Adoption was then off the table but a teenager wouldn’t just be allowed to do as she pleases. At least, not without convincing a judge she was capable. After I was born I was placed with my God-Mother for a period of about a year. During that time the judge expected both parents to have jobs, a place to live and demonstrate adult responsibility. Marriage was thought to be a bargaining chip, so that’s what they did: Instant nuclear family. It was far from ideal. In fact, it was a decision that ruined their lives and nearly ruined mine.
For all the shit I had to endure as a child, for as many times as I was told I should have been an abortion; I agreed. I would have been much better off dead. Adoption doesn’t come with guarantees either. I’d go on to attain my own liberation but without bargaining with my egg-basket. If the sins of my parents taught me anything it was not to do as they did. Even if I was often told to do as they said. It doesn’t mean I wouldn’t make some of my own mistakes.
When I was 20 I was ignorant to the effects of antibiotics on my birth control. Having been on it so long, conception was the furthest thing on my mind. When I became pregnant, I knew immediately, the pregnancy test just confirmed it. The body tells you things, shows you signs, and instincts that lay dormant become visceral. I never wanted children up to that point. I had contemplated abortion for a time but I wouldn’t exactly call it a crisis. I ultimately decided to have my son. I had choices. I also knew that I wouldn’t want any more children. I made damn sure of it too. In 22 years there were no accidents, a lack of perspective, or insight. It’s actually not that difficult to not become pregnant. It also doesn’t require medical insurance. Over the years I’ve been both insured and uninsured. Paying out of pocket for contraception isn’t even that expensive. It’s just being responsible (at any age). Post the Affordable Care Act, women don’t even have to complain about the cost-factor playing a role in their decision in most cases. Women today still have choices.

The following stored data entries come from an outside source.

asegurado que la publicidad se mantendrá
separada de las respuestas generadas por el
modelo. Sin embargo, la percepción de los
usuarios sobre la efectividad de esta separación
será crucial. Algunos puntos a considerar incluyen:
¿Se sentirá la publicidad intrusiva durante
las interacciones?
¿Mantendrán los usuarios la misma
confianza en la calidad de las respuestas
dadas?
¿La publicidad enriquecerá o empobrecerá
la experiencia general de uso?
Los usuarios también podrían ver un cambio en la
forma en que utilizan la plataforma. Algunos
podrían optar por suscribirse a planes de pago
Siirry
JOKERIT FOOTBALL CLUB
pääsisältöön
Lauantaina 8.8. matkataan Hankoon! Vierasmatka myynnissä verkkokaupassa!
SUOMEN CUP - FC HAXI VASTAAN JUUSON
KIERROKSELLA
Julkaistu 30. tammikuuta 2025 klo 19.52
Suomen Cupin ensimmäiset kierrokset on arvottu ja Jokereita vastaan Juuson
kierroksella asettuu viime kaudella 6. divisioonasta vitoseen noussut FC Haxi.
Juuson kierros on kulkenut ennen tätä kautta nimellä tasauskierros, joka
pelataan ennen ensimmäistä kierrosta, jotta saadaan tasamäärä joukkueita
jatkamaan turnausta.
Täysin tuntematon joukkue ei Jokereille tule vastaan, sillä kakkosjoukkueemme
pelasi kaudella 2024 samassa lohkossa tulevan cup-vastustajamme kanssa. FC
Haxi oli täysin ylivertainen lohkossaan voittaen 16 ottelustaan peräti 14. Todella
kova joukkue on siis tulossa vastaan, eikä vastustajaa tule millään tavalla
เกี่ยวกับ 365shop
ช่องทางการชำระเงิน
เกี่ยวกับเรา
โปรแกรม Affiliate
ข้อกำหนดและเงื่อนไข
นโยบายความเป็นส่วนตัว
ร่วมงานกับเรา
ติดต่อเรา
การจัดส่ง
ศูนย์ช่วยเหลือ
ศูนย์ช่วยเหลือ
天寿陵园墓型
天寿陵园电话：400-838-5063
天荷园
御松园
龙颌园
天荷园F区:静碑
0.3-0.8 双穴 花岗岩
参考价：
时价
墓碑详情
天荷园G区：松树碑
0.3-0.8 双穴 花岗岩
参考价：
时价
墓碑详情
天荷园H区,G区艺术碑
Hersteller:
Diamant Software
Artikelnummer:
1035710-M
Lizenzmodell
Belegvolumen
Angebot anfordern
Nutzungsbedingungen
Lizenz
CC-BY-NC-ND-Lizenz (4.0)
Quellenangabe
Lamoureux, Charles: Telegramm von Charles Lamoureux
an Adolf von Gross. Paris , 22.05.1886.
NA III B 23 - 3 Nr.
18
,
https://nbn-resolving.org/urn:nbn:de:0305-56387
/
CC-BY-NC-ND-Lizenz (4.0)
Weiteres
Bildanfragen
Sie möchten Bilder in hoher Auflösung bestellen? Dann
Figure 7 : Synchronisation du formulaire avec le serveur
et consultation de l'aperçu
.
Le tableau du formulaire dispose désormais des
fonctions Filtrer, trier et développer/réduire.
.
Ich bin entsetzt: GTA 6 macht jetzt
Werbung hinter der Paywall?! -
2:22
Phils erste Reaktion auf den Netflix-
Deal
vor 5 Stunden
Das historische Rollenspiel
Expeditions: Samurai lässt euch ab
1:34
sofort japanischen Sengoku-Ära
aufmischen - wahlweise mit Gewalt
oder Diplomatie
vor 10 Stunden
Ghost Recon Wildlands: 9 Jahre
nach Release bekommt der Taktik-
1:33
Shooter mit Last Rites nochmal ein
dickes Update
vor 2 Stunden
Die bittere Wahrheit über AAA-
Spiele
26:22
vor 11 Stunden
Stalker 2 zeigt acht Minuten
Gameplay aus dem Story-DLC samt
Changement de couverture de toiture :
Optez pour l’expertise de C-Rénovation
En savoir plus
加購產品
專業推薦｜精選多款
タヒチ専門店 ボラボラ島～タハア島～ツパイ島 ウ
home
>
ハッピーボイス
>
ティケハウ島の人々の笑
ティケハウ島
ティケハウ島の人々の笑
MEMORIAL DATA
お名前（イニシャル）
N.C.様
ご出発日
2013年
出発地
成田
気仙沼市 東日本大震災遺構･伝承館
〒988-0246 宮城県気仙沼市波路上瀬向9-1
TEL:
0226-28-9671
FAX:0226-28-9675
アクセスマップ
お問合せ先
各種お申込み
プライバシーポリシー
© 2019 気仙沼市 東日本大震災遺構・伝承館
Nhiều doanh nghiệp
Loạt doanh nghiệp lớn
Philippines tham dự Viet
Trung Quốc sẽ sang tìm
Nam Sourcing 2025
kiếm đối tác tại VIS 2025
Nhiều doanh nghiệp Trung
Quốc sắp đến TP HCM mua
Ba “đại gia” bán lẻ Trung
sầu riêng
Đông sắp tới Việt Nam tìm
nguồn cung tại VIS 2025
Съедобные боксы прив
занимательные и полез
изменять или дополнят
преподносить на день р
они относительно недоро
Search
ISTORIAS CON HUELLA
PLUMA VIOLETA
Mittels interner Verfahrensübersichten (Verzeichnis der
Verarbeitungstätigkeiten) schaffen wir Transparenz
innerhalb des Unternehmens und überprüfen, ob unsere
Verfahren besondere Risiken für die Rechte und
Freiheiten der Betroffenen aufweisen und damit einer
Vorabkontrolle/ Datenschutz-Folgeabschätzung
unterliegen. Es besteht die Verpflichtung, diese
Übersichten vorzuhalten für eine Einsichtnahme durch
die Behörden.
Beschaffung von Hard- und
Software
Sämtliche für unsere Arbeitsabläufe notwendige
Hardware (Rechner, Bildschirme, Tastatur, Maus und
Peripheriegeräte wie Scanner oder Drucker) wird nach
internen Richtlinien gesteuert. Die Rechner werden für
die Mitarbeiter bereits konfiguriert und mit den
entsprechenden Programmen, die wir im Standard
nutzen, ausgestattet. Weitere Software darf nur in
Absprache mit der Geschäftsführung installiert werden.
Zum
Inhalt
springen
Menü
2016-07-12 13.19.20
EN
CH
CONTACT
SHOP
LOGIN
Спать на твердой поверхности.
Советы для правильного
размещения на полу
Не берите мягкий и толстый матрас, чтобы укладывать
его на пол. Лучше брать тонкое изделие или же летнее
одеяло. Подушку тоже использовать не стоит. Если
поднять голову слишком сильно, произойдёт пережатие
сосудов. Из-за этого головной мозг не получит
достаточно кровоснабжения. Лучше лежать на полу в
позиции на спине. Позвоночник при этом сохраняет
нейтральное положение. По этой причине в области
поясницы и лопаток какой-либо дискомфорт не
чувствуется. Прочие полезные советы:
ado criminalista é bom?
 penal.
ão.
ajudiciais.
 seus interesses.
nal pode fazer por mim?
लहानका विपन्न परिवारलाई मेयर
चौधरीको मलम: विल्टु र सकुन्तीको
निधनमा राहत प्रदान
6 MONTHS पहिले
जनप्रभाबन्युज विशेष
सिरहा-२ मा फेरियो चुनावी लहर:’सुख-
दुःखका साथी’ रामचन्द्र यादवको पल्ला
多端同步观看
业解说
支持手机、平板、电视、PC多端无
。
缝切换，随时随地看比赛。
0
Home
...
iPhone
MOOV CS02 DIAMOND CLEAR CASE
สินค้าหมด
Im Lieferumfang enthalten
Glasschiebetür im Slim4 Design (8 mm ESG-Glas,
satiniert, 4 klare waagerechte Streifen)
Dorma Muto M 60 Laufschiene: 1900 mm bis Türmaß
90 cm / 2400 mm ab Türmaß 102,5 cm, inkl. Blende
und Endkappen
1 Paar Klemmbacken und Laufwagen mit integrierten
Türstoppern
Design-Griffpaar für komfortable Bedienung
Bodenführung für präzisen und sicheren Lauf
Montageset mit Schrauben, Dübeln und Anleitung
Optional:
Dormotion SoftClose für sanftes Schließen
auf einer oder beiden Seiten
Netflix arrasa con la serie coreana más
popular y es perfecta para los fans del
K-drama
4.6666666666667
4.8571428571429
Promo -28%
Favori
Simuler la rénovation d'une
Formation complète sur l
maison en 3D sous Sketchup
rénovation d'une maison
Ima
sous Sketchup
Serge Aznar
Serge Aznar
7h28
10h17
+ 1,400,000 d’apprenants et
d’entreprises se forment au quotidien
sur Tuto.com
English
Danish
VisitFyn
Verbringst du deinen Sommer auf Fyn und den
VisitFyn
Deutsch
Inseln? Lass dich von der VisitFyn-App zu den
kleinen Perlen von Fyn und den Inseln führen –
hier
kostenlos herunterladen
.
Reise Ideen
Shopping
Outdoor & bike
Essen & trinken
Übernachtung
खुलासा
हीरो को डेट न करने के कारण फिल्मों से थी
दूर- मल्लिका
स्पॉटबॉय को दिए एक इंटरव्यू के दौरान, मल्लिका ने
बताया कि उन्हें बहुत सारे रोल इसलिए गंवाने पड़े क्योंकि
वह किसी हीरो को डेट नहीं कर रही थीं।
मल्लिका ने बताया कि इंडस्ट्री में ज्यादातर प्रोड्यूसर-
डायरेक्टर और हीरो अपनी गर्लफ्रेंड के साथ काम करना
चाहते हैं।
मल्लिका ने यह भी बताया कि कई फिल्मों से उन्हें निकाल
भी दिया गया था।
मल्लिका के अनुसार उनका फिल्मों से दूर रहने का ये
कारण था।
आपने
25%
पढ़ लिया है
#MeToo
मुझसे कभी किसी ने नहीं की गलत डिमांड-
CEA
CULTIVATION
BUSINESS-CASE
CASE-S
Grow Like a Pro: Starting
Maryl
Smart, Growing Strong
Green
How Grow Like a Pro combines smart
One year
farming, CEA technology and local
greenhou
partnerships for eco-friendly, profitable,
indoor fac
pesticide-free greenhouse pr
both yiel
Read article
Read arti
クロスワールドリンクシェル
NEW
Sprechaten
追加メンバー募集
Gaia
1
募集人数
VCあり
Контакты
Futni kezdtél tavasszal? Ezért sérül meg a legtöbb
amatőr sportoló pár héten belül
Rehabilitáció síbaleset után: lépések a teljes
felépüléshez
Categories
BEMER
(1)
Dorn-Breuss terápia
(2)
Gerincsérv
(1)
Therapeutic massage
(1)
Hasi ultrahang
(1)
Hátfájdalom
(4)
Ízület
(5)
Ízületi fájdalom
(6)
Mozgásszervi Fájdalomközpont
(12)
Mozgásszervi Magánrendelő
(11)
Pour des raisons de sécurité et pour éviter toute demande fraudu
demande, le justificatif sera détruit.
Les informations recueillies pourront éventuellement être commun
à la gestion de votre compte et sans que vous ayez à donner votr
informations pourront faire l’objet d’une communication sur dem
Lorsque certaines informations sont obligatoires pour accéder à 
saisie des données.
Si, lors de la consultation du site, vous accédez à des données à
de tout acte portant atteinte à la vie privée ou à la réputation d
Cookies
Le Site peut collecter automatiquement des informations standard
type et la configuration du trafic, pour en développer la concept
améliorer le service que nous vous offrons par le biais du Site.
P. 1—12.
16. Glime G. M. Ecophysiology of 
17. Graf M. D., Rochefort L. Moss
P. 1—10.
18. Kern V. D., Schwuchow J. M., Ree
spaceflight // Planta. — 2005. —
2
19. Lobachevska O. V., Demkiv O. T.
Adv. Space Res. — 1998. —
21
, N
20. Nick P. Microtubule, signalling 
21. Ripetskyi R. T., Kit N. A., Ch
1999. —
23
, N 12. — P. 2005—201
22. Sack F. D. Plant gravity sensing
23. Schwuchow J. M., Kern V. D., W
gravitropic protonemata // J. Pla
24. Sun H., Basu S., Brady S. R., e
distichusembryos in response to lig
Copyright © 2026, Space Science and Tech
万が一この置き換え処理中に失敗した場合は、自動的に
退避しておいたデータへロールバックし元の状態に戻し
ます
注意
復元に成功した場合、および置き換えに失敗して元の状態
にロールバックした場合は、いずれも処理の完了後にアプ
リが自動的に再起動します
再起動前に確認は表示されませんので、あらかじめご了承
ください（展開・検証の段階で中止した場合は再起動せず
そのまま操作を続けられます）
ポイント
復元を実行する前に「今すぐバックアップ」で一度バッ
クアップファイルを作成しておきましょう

After 30 you start to think about the long-term health effects of contraception and informed decisions need to be made for the long term. At 35 you know you need to do something, especially if you enjoy smoking as much as I do. Hormonal treatments carry risks and with age that risk increases. At 42, I opted for sterilization which does come with a set of its own. While Erin Brochovich has taken up the torch to ensure women are informed, I conducted my own research for about a year before ultimately deciding on trans-cervical sterilization. As for doctors NOT informing patients of risk, can’t say that has been my experience. When I met with my gynecologist to discuss options months ago, we discussed the studies available to date in depth. There’s also a series of forms to sign to acknowledge them. Statistically speaking, there’s bound to be patients that suffer particular side-effects. This was also the case with my rather lengthy history with various types of contraception (pill, depo-provera, Nuva-Ring, etc.) Everything from weight-gain to acne. A friend of mine dropped unconscious at work, was rushed to the hospital by ambulance, to find the cause (and the culprit) was blood-clots; a side effect of her birth-control. There’s always risks associated when one intervenes with Nature.
The uproar over recent updates to Abortion Law presents itself as limiting if not removing a woman’s choice all together. Many of these claims are over-exaggerated and reactionary. When HR7 hit the floor, women went ballistic. Me? I think it’s ridiculous to expect tax payers to foot the bill to terminate a pregnancy that wasn’t resultant from incest or rape. Putting aside tax theft, why do people feel so entitled to be excused from personal responsibility?
As a woman I’m told I should be fighting for Abortion Rights. That since 2013 there’s been over 70 abortion restrictions put into practice with even more in the future. Some states are even trying to make it a form of murder (North Dakota) and as a woman I should take this up as my cause. What the hell for? I’m not a potential customer. Abortion has never been an issue for me in the past so why should it be now?
I had choices. I chose to be a Mother. I don’t want any more kids so I chose to sterilize.